A “Commitment to Quality Assurance for Pharmaceutical Products” was signed in 2017 in Brussels by the Belgian Deputy Prime Minister and Minister for Development Cooperation Alexander De Croo, and by 19 Belgian implementers. With the signature of this policy, the Belgian State commits to manage the quality risks of medicines in the medical programs funded overseas, while the Belgian implementers commit to set up adequate quality assurance systems, and to prove that the medicines they supply are in compliance with the standards of the WHO and International Conference of Harmonization
By Raffaella Ravinetto
Public Health Department, Institute of Tropical Medicine Antwerp, Belgium
Who is Taking Responsibility for the Quality-Assurance of Medicines Supplied in Humanitarian and Development Programs? A Proposal from Belgium
Universal access to quality-assured essential medicines is a determinant of the fulfilment of the right to health (1), but unfortunately substandards and falsified medicines still represent a serious concern for global health (2). Recent data of the World Health Organization (WHO) suggest that at least about 10% of medicines available in low- and middle-income countries are of poor quality (3). Their often-undetected consequences include therapeutic failure and direct toxicity; contribution to emerging resistances; and, at health system level, erosion of public trust in medicine, and waste of resources. Medicines regulation is theoretically the responsibility of the National Medicines Regulatory Authorities in the recipient countries, but many under-resourced Agencies in the South lack the financial resources, human resources and infrastructure needed to adequately verify the quality of medicines supplied from the international market (4), which is increasingly complex due to the rampant globalization of production and distribution.

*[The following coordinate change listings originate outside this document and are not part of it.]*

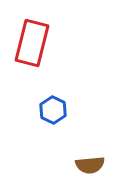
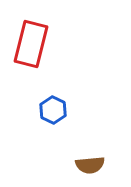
red rectangle: moved 1 px left, 1 px down
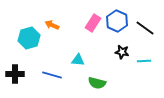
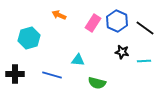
orange arrow: moved 7 px right, 10 px up
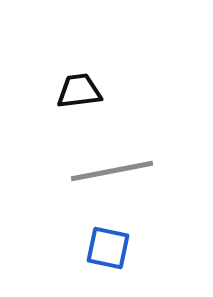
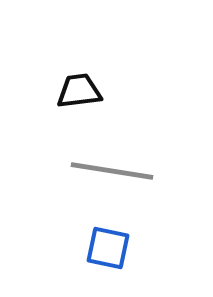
gray line: rotated 20 degrees clockwise
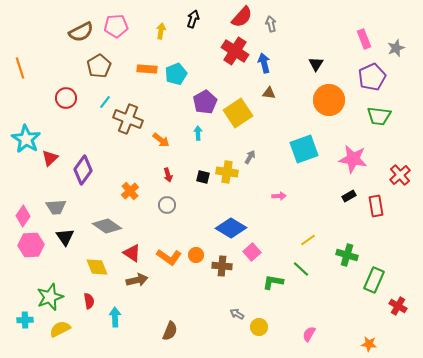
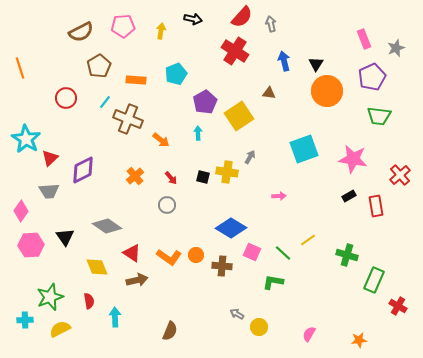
black arrow at (193, 19): rotated 84 degrees clockwise
pink pentagon at (116, 26): moved 7 px right
blue arrow at (264, 63): moved 20 px right, 2 px up
orange rectangle at (147, 69): moved 11 px left, 11 px down
orange circle at (329, 100): moved 2 px left, 9 px up
yellow square at (238, 113): moved 1 px right, 3 px down
purple diamond at (83, 170): rotated 28 degrees clockwise
red arrow at (168, 175): moved 3 px right, 3 px down; rotated 24 degrees counterclockwise
orange cross at (130, 191): moved 5 px right, 15 px up
gray trapezoid at (56, 207): moved 7 px left, 16 px up
pink diamond at (23, 216): moved 2 px left, 5 px up
pink square at (252, 252): rotated 24 degrees counterclockwise
green line at (301, 269): moved 18 px left, 16 px up
orange star at (369, 344): moved 10 px left, 4 px up; rotated 14 degrees counterclockwise
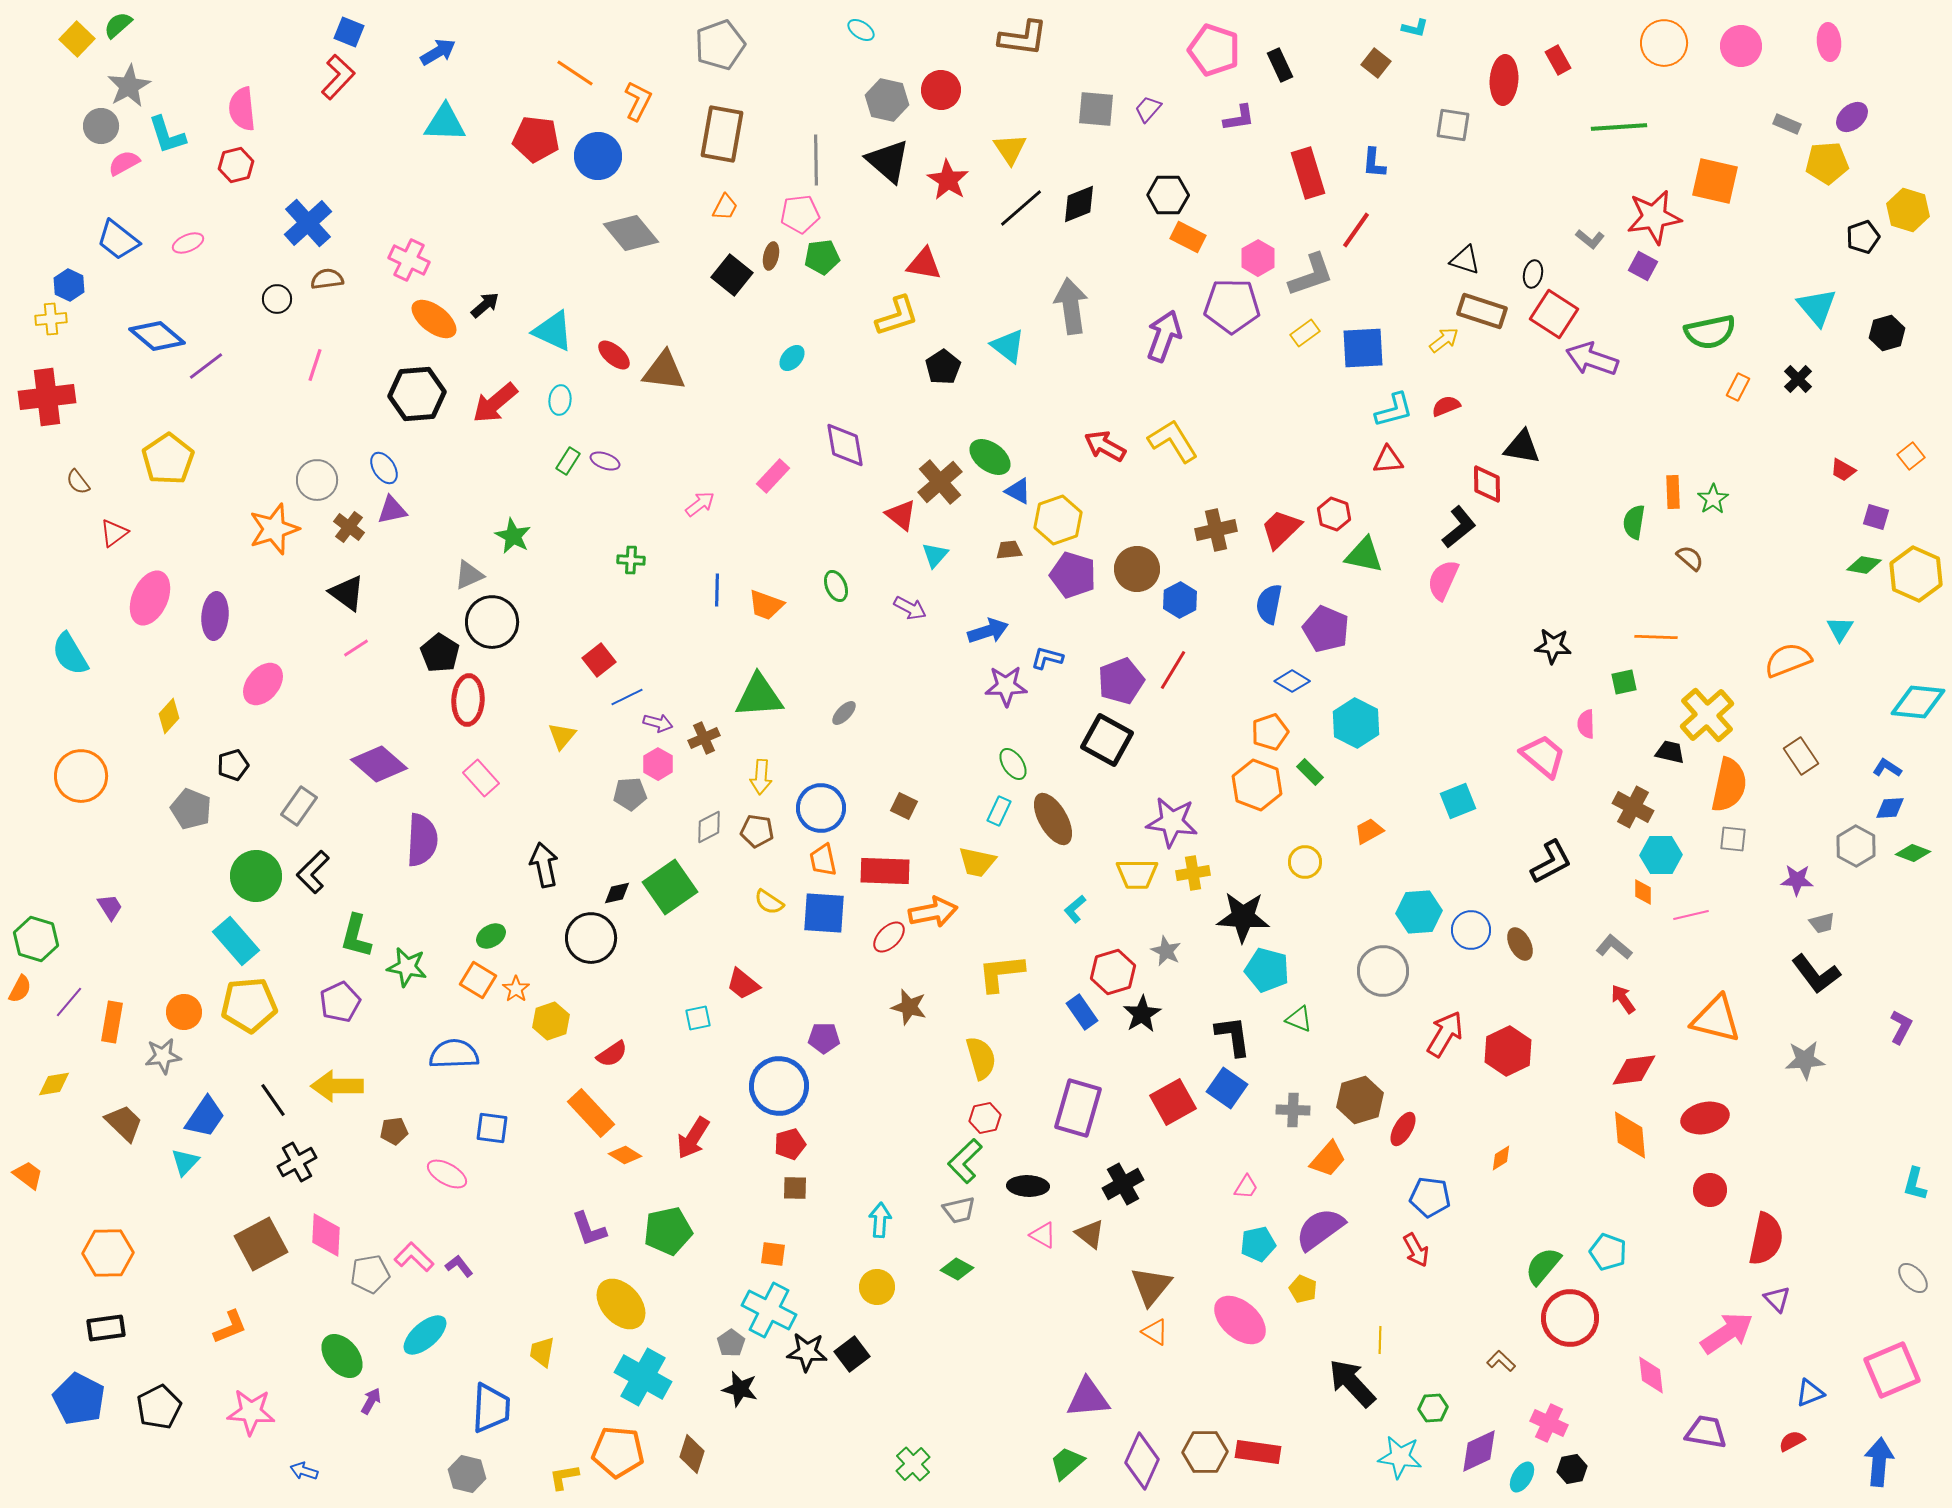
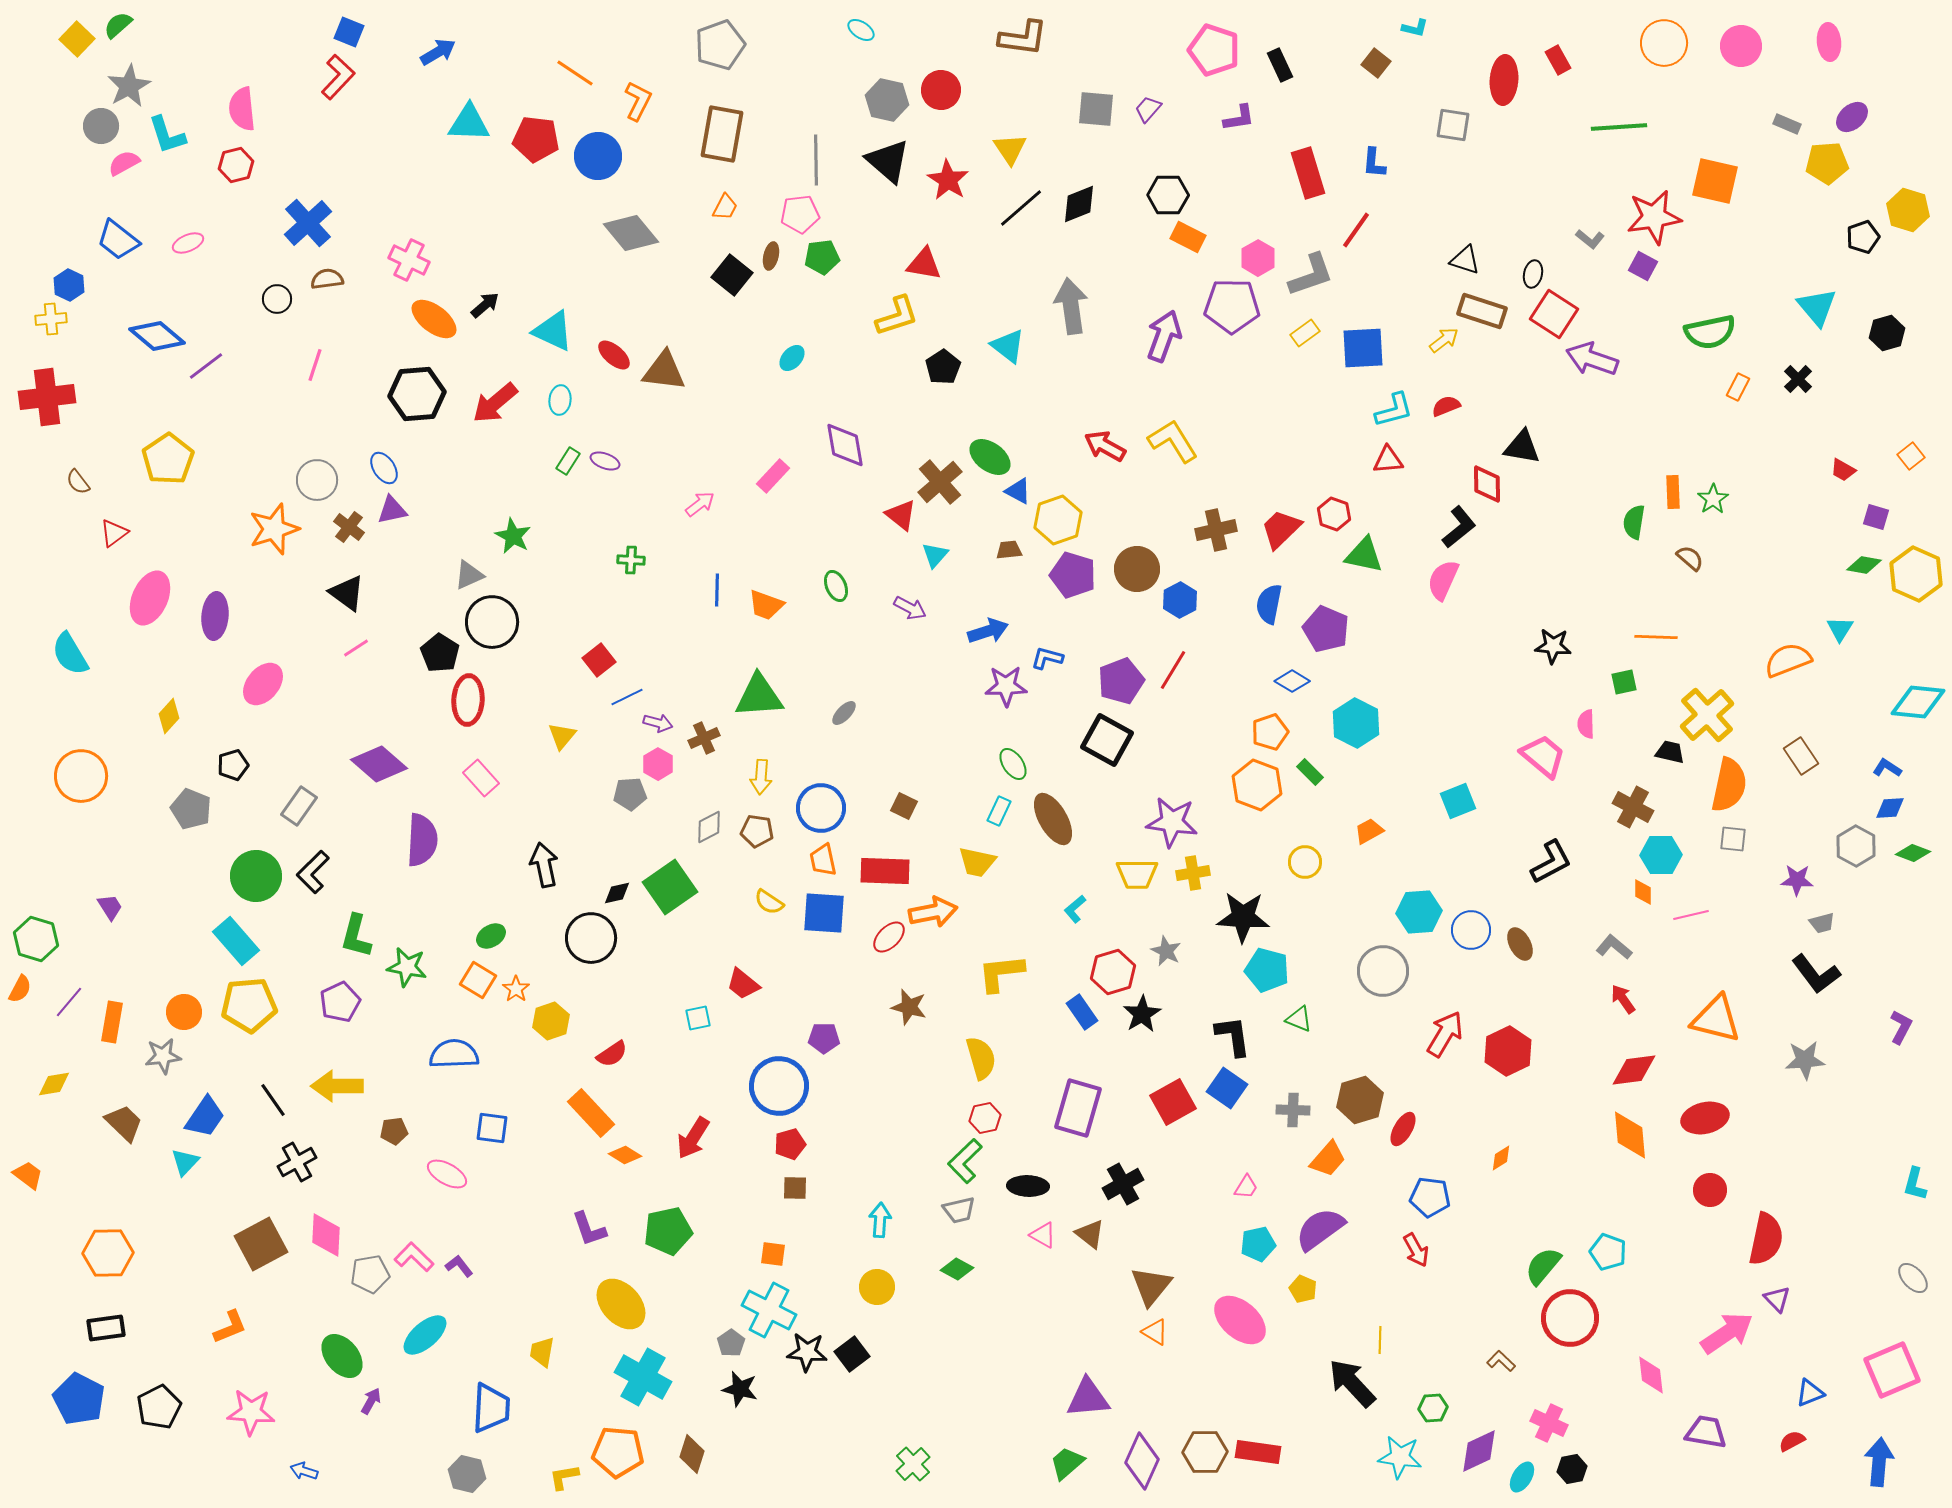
cyan triangle at (445, 123): moved 24 px right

In countries with limited resources and poor regulatory capacities, a great deal of medicines provided through the public sector (and/or during public health emergencies) are funded by external donors and procured by Non-Governmental Organizations (NGOs) and other implementers. The quality of these medicines thus depends, more than on national regulators, on the procurement policies of such donors, NGOs and implementers. This implies a great variability in the level of pharmaceutical quality assurance: while organizations such as Médecins Sans Frontières (5) and the Global Fund (6) have stringent criteria in place, other actors lack procurement policies with adequate quality requirements. This is often due to lack of awareness of the actual risks taken when administering a medicine the quality of which has not been adequately verified: for instance, therapeutic failure due to an under-dosed medicine can be mistakenly attributed to other reasons (e.g. poor adherence, late intervention, wrong diagnosis…). Thus, the victims of poor-quality medicines remain in most cases voiceless.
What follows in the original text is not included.